(Source data)
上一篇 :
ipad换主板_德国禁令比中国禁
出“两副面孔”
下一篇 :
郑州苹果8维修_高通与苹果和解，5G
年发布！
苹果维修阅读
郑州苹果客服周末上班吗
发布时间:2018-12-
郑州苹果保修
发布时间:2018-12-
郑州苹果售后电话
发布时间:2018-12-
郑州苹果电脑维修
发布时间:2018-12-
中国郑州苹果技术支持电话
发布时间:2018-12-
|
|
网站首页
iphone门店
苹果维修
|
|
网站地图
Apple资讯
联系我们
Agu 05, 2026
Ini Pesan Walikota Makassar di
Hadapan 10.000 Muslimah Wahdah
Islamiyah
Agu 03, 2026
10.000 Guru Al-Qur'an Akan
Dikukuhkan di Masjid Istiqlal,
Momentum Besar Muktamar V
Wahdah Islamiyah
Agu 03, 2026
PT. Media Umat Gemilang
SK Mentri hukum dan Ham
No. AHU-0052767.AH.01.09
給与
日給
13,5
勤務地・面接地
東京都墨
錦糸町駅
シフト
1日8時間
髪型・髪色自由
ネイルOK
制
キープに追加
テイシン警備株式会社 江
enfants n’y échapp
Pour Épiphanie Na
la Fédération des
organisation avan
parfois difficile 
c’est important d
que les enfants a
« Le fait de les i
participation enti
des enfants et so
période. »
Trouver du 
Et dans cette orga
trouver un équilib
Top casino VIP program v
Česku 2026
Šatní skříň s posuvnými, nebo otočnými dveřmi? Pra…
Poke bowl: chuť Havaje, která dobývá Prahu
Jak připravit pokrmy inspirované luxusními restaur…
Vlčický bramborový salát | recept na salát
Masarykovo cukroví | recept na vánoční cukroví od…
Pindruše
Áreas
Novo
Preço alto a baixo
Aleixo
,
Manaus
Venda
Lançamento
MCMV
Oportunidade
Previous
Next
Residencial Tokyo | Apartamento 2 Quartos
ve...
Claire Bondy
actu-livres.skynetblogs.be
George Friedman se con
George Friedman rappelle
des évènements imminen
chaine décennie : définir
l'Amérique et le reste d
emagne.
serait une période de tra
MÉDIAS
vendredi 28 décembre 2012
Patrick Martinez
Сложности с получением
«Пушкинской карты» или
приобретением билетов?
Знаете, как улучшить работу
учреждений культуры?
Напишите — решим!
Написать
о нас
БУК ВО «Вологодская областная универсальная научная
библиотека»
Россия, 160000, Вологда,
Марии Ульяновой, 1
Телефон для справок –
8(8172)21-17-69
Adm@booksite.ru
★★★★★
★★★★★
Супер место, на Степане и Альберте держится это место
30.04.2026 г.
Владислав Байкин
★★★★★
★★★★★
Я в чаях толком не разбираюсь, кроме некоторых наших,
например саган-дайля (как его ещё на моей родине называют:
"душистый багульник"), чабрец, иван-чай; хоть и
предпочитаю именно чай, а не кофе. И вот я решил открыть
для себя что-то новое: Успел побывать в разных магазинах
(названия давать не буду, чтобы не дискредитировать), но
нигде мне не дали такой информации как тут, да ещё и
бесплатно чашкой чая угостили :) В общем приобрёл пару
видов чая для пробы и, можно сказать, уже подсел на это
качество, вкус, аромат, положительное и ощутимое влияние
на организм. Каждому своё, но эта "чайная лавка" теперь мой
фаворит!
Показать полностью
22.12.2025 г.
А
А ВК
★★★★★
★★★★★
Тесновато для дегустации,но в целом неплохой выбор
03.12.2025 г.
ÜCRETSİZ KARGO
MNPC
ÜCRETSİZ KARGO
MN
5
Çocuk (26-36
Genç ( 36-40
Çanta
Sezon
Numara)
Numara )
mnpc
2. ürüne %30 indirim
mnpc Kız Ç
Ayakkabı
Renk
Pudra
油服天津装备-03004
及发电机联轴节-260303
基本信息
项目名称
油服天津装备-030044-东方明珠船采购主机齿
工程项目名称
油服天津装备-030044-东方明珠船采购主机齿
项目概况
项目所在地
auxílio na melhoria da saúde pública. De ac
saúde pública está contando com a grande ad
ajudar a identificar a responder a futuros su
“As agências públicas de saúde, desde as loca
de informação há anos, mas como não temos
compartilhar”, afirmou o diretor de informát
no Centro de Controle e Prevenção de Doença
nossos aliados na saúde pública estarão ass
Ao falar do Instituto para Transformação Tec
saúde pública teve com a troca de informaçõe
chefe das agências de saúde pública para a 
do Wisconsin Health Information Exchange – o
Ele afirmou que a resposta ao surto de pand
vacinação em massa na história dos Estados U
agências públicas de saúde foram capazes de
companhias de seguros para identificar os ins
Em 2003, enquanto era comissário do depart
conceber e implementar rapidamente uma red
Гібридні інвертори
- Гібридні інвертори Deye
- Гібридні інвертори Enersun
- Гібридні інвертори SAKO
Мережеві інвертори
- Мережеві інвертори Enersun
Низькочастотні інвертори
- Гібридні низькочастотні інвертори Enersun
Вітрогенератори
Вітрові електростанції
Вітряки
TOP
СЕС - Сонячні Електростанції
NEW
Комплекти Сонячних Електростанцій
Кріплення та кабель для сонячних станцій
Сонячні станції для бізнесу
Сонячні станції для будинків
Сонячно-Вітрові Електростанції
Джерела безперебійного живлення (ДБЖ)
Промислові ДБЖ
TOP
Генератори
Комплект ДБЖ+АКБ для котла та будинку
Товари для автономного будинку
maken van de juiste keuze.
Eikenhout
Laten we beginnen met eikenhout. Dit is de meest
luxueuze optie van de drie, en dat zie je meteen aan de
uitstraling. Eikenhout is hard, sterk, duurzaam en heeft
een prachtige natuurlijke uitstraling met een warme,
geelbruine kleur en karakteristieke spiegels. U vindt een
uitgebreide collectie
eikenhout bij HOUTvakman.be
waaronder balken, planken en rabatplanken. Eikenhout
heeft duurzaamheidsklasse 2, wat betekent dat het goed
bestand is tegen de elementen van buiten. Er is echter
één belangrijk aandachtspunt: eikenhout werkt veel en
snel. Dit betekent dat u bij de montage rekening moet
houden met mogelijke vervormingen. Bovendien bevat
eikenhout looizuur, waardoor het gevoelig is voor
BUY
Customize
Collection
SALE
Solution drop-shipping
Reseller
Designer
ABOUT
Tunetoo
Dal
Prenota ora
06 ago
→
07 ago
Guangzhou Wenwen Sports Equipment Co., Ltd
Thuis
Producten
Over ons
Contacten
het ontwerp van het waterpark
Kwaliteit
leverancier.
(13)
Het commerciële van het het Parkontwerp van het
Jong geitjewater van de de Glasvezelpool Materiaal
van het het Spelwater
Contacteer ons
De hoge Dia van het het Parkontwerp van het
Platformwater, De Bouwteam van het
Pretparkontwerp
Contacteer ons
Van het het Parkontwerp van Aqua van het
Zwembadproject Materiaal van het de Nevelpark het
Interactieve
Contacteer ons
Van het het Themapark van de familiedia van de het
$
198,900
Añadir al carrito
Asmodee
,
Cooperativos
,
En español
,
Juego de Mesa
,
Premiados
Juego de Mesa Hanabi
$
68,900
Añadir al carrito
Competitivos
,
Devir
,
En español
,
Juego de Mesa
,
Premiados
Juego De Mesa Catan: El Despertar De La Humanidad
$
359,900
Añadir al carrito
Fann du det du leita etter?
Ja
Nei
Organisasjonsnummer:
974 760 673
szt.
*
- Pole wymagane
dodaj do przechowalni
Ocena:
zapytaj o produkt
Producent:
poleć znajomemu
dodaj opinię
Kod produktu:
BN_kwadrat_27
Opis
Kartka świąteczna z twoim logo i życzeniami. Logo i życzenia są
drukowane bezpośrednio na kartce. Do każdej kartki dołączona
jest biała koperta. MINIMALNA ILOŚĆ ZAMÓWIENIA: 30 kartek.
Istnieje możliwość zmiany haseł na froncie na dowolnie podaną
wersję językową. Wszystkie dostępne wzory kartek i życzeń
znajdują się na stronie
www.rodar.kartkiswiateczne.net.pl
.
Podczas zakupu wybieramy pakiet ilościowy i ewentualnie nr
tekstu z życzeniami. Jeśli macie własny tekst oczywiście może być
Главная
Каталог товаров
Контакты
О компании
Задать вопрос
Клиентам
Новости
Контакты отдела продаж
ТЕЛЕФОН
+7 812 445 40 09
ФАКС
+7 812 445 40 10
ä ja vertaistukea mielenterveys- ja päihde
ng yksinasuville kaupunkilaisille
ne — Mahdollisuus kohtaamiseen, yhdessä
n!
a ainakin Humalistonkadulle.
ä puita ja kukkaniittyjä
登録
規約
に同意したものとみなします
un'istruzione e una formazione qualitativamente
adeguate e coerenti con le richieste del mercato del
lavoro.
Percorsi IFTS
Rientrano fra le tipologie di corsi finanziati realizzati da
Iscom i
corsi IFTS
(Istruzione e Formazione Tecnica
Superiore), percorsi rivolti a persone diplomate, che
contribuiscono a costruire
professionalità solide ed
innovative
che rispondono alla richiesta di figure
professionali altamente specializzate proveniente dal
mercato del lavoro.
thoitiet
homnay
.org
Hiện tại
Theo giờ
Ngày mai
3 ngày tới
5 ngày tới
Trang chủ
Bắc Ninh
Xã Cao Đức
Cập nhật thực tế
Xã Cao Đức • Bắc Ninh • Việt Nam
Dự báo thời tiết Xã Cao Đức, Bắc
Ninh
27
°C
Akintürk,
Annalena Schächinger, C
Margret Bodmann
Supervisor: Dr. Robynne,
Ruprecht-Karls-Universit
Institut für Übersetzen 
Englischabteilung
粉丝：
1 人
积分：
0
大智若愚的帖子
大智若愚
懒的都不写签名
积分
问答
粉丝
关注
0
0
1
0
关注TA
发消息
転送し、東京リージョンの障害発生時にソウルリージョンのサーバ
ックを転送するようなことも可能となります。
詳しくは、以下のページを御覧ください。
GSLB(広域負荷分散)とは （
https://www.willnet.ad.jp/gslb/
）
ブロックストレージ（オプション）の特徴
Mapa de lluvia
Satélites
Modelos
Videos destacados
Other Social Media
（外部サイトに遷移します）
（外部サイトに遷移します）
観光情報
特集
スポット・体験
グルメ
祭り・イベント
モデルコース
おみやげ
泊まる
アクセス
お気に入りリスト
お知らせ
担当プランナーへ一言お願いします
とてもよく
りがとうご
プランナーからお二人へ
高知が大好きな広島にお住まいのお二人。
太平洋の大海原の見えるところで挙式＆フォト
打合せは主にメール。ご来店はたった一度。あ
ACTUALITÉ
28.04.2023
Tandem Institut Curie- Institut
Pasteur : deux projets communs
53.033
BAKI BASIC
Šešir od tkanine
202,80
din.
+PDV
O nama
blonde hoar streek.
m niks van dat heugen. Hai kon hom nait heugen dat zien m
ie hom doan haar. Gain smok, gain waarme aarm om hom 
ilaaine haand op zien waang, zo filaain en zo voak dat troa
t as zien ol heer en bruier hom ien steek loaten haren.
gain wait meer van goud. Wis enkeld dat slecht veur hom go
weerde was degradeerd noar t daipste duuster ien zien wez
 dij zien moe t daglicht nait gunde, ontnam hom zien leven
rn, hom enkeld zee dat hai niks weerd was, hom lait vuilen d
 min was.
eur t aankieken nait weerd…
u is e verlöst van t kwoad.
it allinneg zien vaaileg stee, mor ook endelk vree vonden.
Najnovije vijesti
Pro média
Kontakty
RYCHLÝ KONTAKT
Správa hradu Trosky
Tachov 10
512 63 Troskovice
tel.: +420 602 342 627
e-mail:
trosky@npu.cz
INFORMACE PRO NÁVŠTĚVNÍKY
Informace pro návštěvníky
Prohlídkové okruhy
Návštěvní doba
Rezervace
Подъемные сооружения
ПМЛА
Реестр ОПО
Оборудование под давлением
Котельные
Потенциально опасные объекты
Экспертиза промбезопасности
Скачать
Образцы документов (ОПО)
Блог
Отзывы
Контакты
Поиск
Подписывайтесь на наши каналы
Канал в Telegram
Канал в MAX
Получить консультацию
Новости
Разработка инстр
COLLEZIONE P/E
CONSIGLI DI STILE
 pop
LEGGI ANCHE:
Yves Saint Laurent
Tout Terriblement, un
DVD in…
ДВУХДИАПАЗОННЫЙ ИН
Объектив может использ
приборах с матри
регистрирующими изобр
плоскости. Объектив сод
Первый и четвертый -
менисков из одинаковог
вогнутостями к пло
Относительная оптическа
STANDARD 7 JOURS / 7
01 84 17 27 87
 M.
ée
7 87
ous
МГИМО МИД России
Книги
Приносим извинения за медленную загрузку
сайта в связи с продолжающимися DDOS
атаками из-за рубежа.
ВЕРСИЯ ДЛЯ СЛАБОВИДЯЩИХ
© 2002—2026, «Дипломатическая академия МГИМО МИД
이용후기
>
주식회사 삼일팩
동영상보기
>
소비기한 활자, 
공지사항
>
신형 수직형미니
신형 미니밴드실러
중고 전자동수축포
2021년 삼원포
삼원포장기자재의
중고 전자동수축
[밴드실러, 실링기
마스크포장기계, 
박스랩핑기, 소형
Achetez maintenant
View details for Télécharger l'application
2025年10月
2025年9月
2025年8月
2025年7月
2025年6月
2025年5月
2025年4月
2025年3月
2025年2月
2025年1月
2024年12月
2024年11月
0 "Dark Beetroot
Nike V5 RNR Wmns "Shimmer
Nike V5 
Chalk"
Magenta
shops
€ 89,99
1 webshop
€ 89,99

(Required work) All lines from the opening of the material through the line that contains "приобретением билетов?" are to be printed exactly, with no others.

(Completed exercise)
上一篇 :
ipad换主板_德国禁令比中国禁
出“两副面孔”
下一篇 :
郑州苹果8维修_高通与苹果和解，5G
年发布！
苹果维修阅读
郑州苹果客服周末上班吗
发布时间:2018-12-
郑州苹果保修
发布时间:2018-12-
郑州苹果售后电话
发布时间:2018-12-
郑州苹果电脑维修
发布时间:2018-12-
中国郑州苹果技术支持电话
发布时间:2018-12-
|
|
网站首页
iphone门店
苹果维修
|
|
网站地图
Apple资讯
联系我们
Agu 05, 2026
Ini Pesan Walikota Makassar di
Hadapan 10.000 Muslimah Wahdah
Islamiyah
Agu 03, 2026
10.000 Guru Al-Qur'an Akan
Dikukuhkan di Masjid Istiqlal,
Momentum Besar Muktamar V
Wahdah Islamiyah
Agu 03, 2026
PT. Media Umat Gemilang
SK Mentri hukum dan Ham
No. AHU-0052767.AH.01.09
給与
日給
13,5
勤務地・面接地
東京都墨
錦糸町駅
シフト
1日8時間
髪型・髪色自由
ネイルOK
制
キープに追加
テイシン警備株式会社 江
enfants n’y échapp
Pour Épiphanie Na
la Fédération des
organisation avan
parfois difficile 
c’est important d
que les enfants a
« Le fait de les i
participation enti
des enfants et so
période. »
Trouver du 
Et dans cette orga
trouver un équilib
Top casino VIP program v
Česku 2026
Šatní skříň s posuvnými, nebo otočnými dveřmi? Pra…
Poke bowl: chuť Havaje, která dobývá Prahu
Jak připravit pokrmy inspirované luxusními restaur…
Vlčický bramborový salát | recept na salát
Masarykovo cukroví | recept na vánoční cukroví od…
Pindruše
Áreas
Novo
Preço alto a baixo
Aleixo
,
Manaus
Venda
Lançamento
MCMV
Oportunidade
Previous
Next
Residencial Tokyo | Apartamento 2 Quartos
ve...
Claire Bondy
actu-livres.skynetblogs.be
George Friedman se con
George Friedman rappelle
des évènements imminen
chaine décennie : définir
l'Amérique et le reste d
emagne.
serait une période de tra
MÉDIAS
vendredi 28 décembre 2012
Patrick Martinez
Сложности с получением
«Пушкинской карты» или
приобретением билетов?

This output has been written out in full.